Who can spot an online romance scam?
Whitty, MT. (2019) — Journal of Financial Crime
Type:
Journal Article
Country:
United Kingdom
AI-Generated Synopsis
This study investigates factors that predict the ability to identify online romance scams, focusing on personality traits, belief systems, domain expertise, and response speed. In an online experiment, 261 participants were asked to judge whether a given profile represented a scam or was genuine. Beyond the labeling task, participants completed a set of assessments that captured their personality characteristics and belief orientations, and they answered demographic and descriptive questions. Response latency was recorded to capture how quickly participants made their judgments.

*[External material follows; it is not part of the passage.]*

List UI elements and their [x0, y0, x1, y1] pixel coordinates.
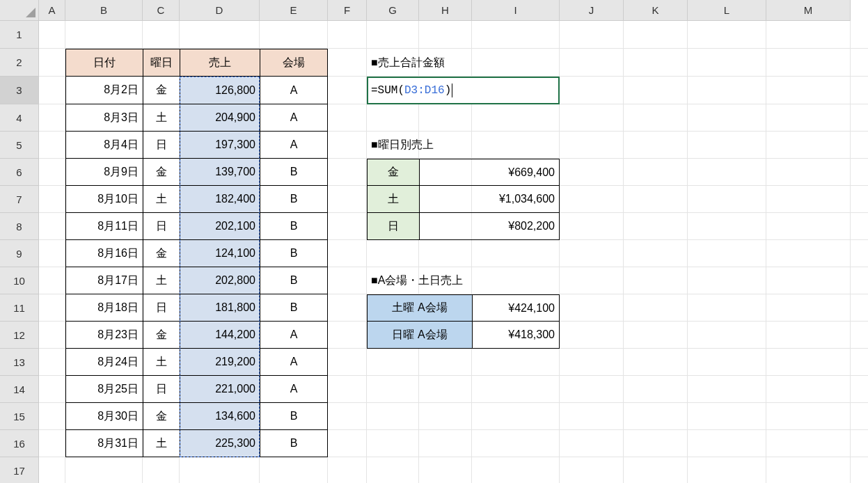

The combined data were used to assess which individual differences and behavioral measures best distinguish fraudulent profiles from legitimate ones and to explore how these indicators relate to detection accuracy in a realistic online evaluation context. Results indicated that certain combinations of traits and experiences predicted greater accuracy in identifying scams. Specifically, lower scores on romantic belief scales, higher levels of impulsivity, and greater consideration of future consequences were associated with improved discrimination between fake and real profiles. Prior exposure to a romance scam also emerged as a positive predictor, as did longer response times during the evaluation task. Despite these associations, the overarching finding was that detecting romance scams remains a challenging task, with accuracy limited by the subtlety of scam cues and the variability of profiles.